Transcribe, exactly and in full, every record shown below, while omitting its images.

(Page-level text extractions)
● ● ● ● ●

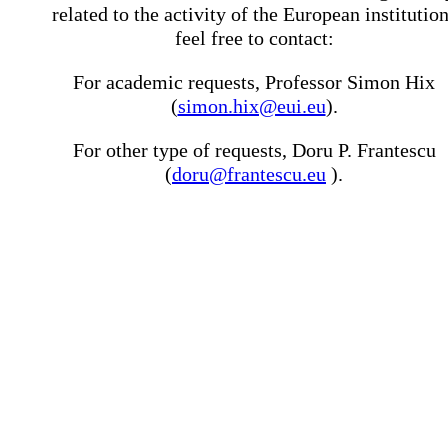
related to the activity of the European institutio
feel free to contact:
For academic requests, Professor Simon Hix
(
simon.hix@eui.eu
).
For other type of requests, Doru P. Frantescu
(
doru@frantescu.eu
).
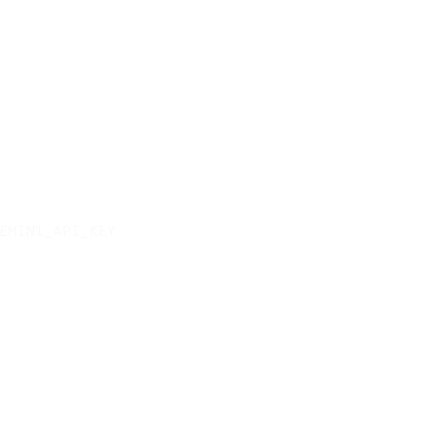
.
EMINI_API_KEY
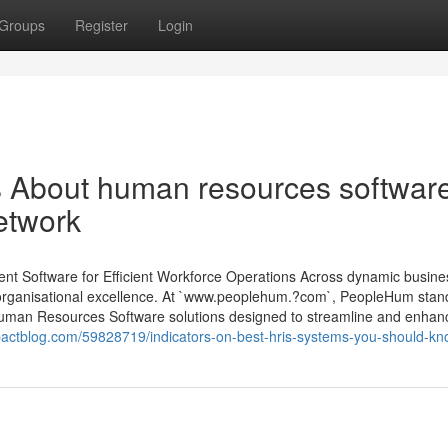
Groups
Register
Login
ls About human resources softwar
etwork
oftware for Efficient Workforce Operations Across dynamic busine
o organisational excellence. At `www.peoplehum.?com`, PeopleHum stan
man Resources Software solutions designed to streamline and enhan
pactblog.com/59828719/indicators-on-best-hris-systems-you-should-k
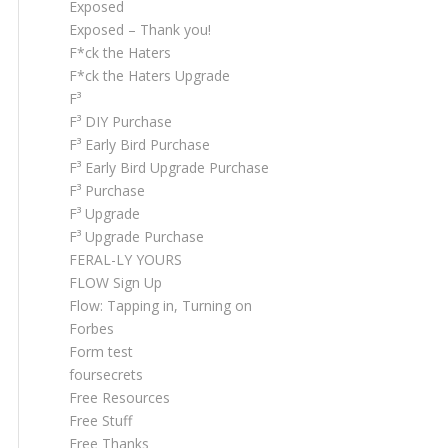
Exposed
Exposed – Thank you!
F*ck the Haters
F*ck the Haters Upgrade
F³
F³ DIY Purchase
F³ Early Bird Purchase
F³ Early Bird Upgrade Purchase
F³ Purchase
F³ Upgrade
F³ Upgrade Purchase
FERAL-LY YOURS
FLOW Sign Up
Flow: Tapping in, Turning on
Forbes
Form test
foursecrets
Free Resources
Free Stuff
Free Thanks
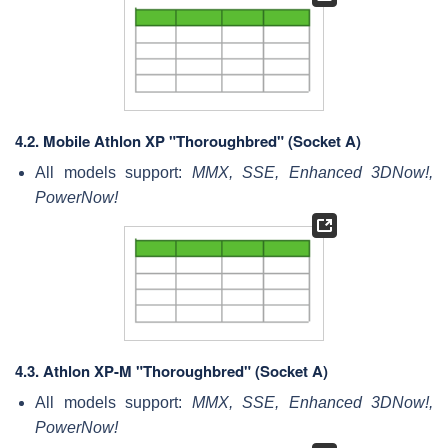
4.2.
Mobile Athlon XP "Thoroughbred" (Socket A)
All models support:
MMX, SSE, Enhanced 3DNow!,
PowerNow!
4.3.
Athlon XP-M "Thoroughbred" (Socket A)
All models support:
MMX, SSE, Enhanced 3DNow!,
PowerNow!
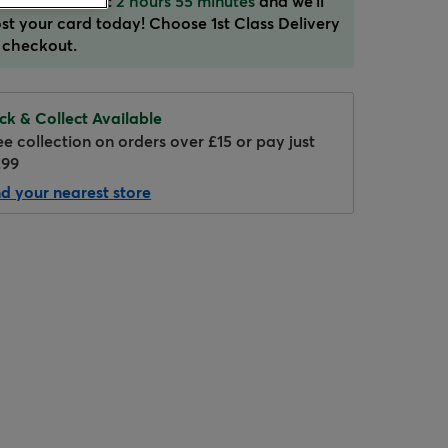
der in the next:
2 hours 55 minutes
and we'll
st your card today! Choose 1st Class Delivery
 checkout.
ick & Collect Available
ee collection on orders over £15 or pay just
.99
nd your nearest store
Hover to zoom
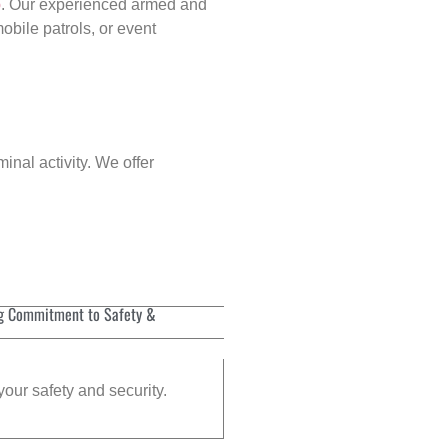
p
. Our experienced armed and
obile patrols, or event
inal activity. We offer
g Commitment to Safety &
your safety and security.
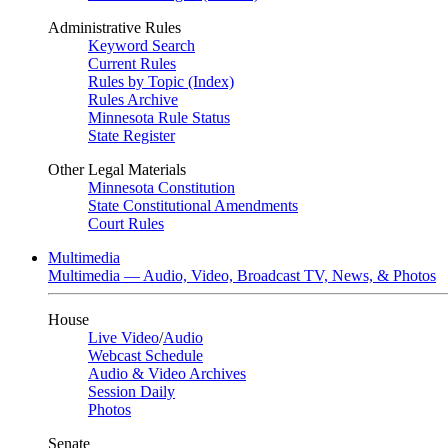
Administrative Rules
Keyword Search
Current Rules
Rules by Topic (Index)
Rules Archive
Minnesota Rule Status
State Register
Other Legal Materials
Minnesota Constitution
State Constitutional Amendments
Court Rules
Multimedia
Multimedia — Audio, Video, Broadcast TV, News, & Photos
House
Live Video
/
Audio
Webcast Schedule
Audio & Video Archives
Session Daily
Photos
Senate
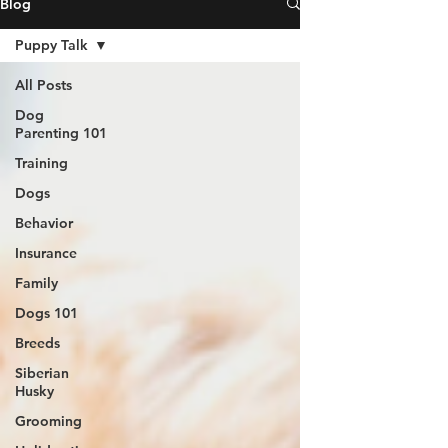
Blog
Puppy Talk
All Posts
Dog
Parenting 101
Training
Dogs
Behavior
Insurance
Family
Dogs 101
Breeds
Siberian
Husky
Grooming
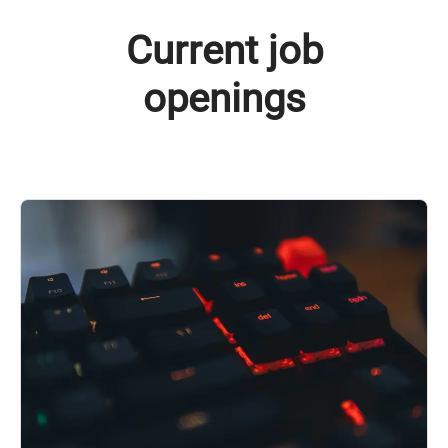
Current job
openings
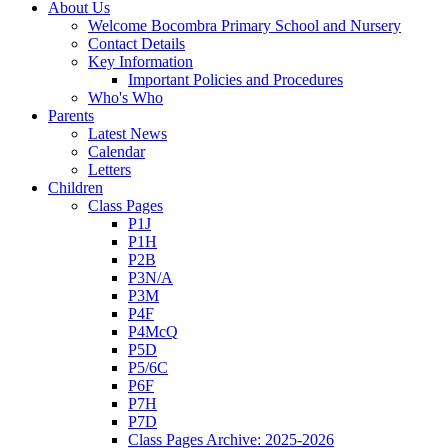
About Us
Welcome Bocombra Primary School and Nursery
Contact Details
Key Information
Important Policies and Procedures
Who's Who
Parents
Latest News
Calendar
Letters
Children
Class Pages
P1J
P1H
P2B
P3N/A
P3M
P4F
P4McQ
P5D
P5/6C
P6F
P7H
P7D
Class Pages Archive: 2025-2026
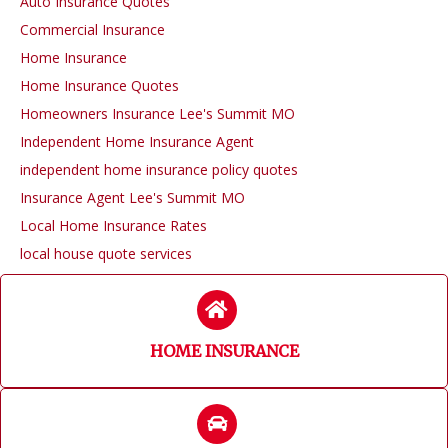
Auto Insurance Quotes
Commercial Insurance
Home Insurance
Home Insurance Quotes
Homeowners Insurance Lee's Summit MO
Independent Home Insurance Agent
independent home insurance policy quotes
Insurance Agent Lee's Summit MO
Local Home Insurance Rates
local house quote services
HOME INSURANCE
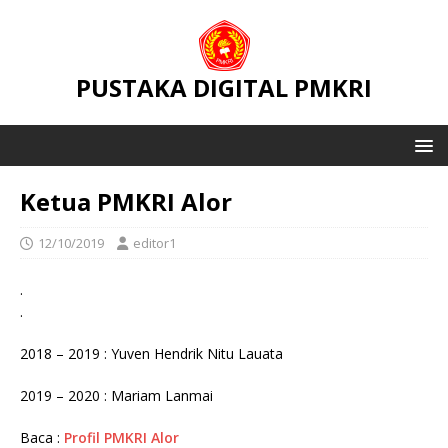
PUSTAKA DIGITAL PMKRI
Ketua PMKRI Alor
12/10/2019
editor1
.
.
2018 – 2019 : Yuven Hendrik Nitu Lauata
2019 – 2020 : Mariam Lanmai
Baca :
Profil PMKRI Alor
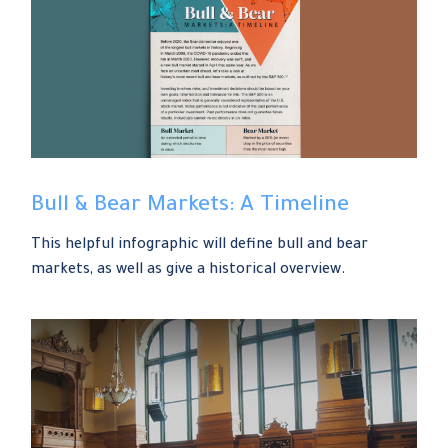
Bull & Bear Markets: A Timeline
This helpful infographic will define bull and bear
markets, as well as give a historical overview.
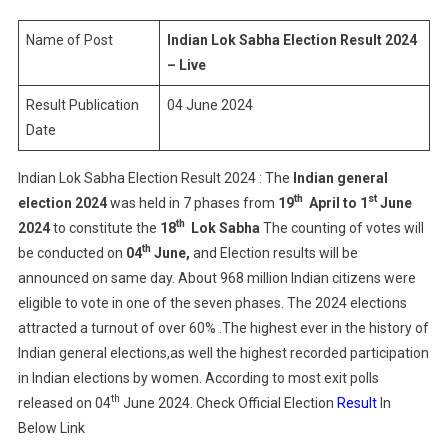
Election
Result
Name of Post
Indian Lok Sabha Election Result 2024
2024
– Live
–
Result Publication
04 June 2024
Live
Date
Indian Lok Sabha Election Result 2024 : The
Indian general
th
st
election
2024
was held in 7 phases from
19
April to 1
June
th
2024
to constitute the
18
Lok Sabha
The counting of votes will
th
be conducted on
04
June,
and Election results will be
announced on same day. About 968 million Indian citizens were
eligible to vote in one of the seven phases. The 2024 elections
attracted a turnout of over 60% .The highest ever in the history of
Indian general elections,as well the highest recorded participation
in Indian elections by women. According to most exit polls
th
released on 04
June 2024. Check Official Election
Result
In
Below Link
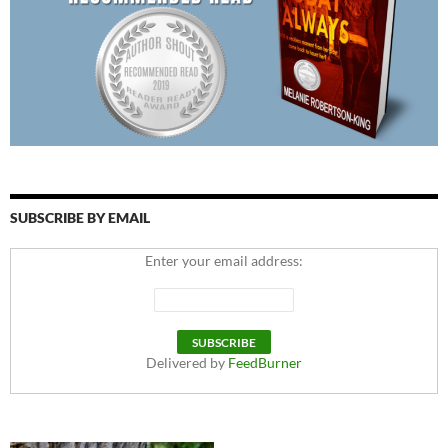
SUBSCRIBE BY EMAIL
Enter your email address:
Delivered by
FeedBurner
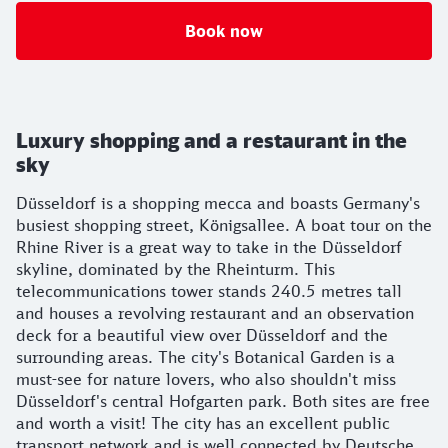
Book now
Luxury shopping and a restaurant in the
sky
Düsseldorf is a shopping mecca and boasts Germany's
busiest shopping street, Königsallee. A boat tour on the
Rhine River is a great way to take in the Düsseldorf
skyline, dominated by the Rheinturm. This
telecommunications tower stands 240.5 metres tall
and houses a revolving restaurant and an observation
deck for a beautiful view over Düsseldorf and the
surrounding areas. The city's Botanical Garden is a
must-see for nature lovers, who also shouldn't miss
Düsseldorf's central Hofgarten park. Both sites are free
and worth a visit! The city has an excellent public
transport network and is well connected by Deutsche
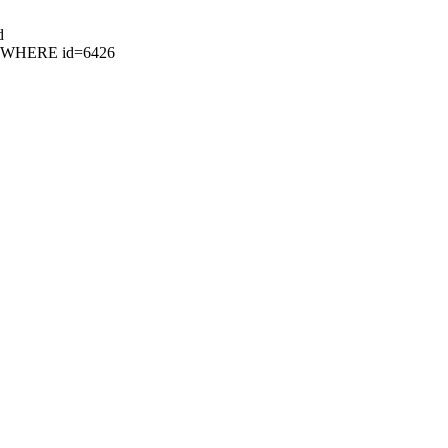
d
26 WHERE id=6426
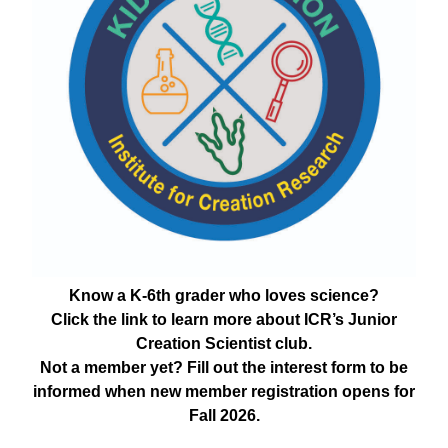
Know a K-6th grader who loves science?
Click the link to learn more about ICR’s Junior
Creation Scientist club.
Not a member yet? Fill out the interest form to be
informed when new member registration opens for
Fall 2026.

● ● ● ● ●

> _Your solution_
related to the activity of the European institutio
feel free to contact:
For academic requests, Professor Simon Hix
(
simon.hix@eui.eu
).
For other type of requests, Doru P. Frantescu
(
doru@frantescu.eu
).
.
EMINI_API_KEY
Groups
Register
Login
ls About human resources softwar
etwork
oftware for Efficient Workforce Operations Across dynamic busine
o organisational excellence. At `www.peoplehum.?com`, PeopleHum stan
man Resources Software solutions designed to streamline and enhan
pactblog.com/59828719/indicators-on-best-hris-systems-you-should-k
Exposed
Exposed – Thank you!
F*ck the Haters
F*ck the Haters Upgrade
F³
F³ DIY Purchase
F³ Early Bird Purchase
F³ Early Bird Upgrade Purchase
F³ Purchase
F³ Upgrade
F³ Upgrade Purchase
FERAL-LY YOURS
FLOW Sign Up
Flow: Tapping in, Turning on
Forbes
Form test
foursecrets
Free Resources
Free Stuff
Free Thanks
4.2.
Mobile Athlon XP "Thoroughbred" (Socket A)
All models support:
MMX, SSE, Enhanced 3DNow!,
PowerNow!
4.3.
Athlon XP-M "Thoroughbred" (Socket A)
All models support:
MMX, SSE, Enhanced 3DNow!,
PowerNow!
der in the next:
2 hours 55 minutes
and we'll
st your card today! Choose 1st Class Delivery
 checkout.
ick & Collect Available
ee collection on orders over £15 or pay just
.99
nd your nearest store
Hover to zoom
p
. Our experienced armed and
obile patrols, or event
inal activity. We offer
g Commitment to Safety &
your safety and security.
Administrative Rules
Keyword Search
Current Rules
Rules by Topic (Index)
Rules Archive
Minnesota Rule Status
State Register
Other Legal Materials
Minnesota Constitution
State Constitutional Amendments
Court Rules
Multimedia
Multimedia — Audio, Video, Broadcast TV, News, & Photos
House
Live Video
/
Audio
Webcast Schedule
Audio & Video Archives
Session Daily
Photos
Senate
Blog
Puppy Talk
All Posts
Dog
Parenting 101
Training
Dogs
Behavior
Insurance
Family
Dogs 101
Breeds
Siberian
Husky
Grooming
Current job
openings
About Us
Welcome Bocombra Primary School and Nursery
Contact Details
Key Information
Important Policies and Procedures
Who's Who
Parents
Latest News
Calendar
Letters
Children
Class Pages
P1J
P1H
P2B
P3N/A
P3M
P4F
P4McQ
P5D
P5/6C
P6F
P7H
P7D
Class Pages Archive: 2025-2026
Auto Insurance Quotes
Commercial Insurance
Home Insurance
Home Insurance Quotes
Homeowners Insurance Lee's Summit MO
Independent Home Insurance Agent
independent home insurance policy quotes
Insurance Agent Lee's Summit MO
Local Home Insurance Rates
local house quote services
HOME INSURANCE
PUSTAKA DIGITAL PMKRI
Ketua PMKRI Alor
12/10/2019
editor1
.
.
2018 – 2019 : Yuven Hendrik Nitu Lauata
2019 – 2020 : Mariam Lanmai
Baca :
Profil PMKRI Alor
Bull & Bear Markets: A Timeline
This helpful infographic will define bull and bear
markets, as well as give a historical overview.
Election
Result
Name of Post
Indian Lok Sabha Election Result 2024
2024
– Live
–
Result Publication
04 June 2024
Live
Date
Indian Lok Sabha Election Result 2024 : The
Indian general
th
st
election
2024
was held in 7 phases from
19
April to 1
June
th
2024
to constitute the
18
Lok Sabha
The counting of votes will
th
be conducted on
04
June,
and Election results will be
announced on same day. About 968 million Indian citizens were
eligible to vote in one of the seven phases. The 2024 elections
attracted a turnout of over 60% .The highest ever in the history of
Indian general elections,as well the highest recorded participation
in Indian elections by women. According to most exit polls
th
released on 04
June 2024. Check Official Election
Result
In
Below Link
SUBSCRIBE BY EMAIL
Enter your email address:
Delivered by
FeedBurner
Book now
Luxury shopping and a restaurant in the
sky
Düsseldorf is a shopping mecca and boasts Germany's
busiest shopping street, Königsallee. A boat tour on the
Rhine River is a great way to take in the Düsseldorf
skyline, dominated by the Rheinturm. This
telecommunications tower stands 240.5 metres tall
and houses a revolving restaurant and an observation
deck for a beautiful view over Düsseldorf and the
surrounding areas. The city's Botanical Garden is a
must-see for nature lovers, who also shouldn't miss
Düsseldorf's central Hofgarten park. Both sites are free
and worth a visit! The city has an excellent public
transport network and is well connected by Deutsche
d
26 WHERE id=6426
Know a K-6th grader who loves science?
Click the link to learn more about ICR’s Junior
Creation Scientist club.
Not a member yet? Fill out the interest form to be
informed when new member registration opens for
Fall 2026.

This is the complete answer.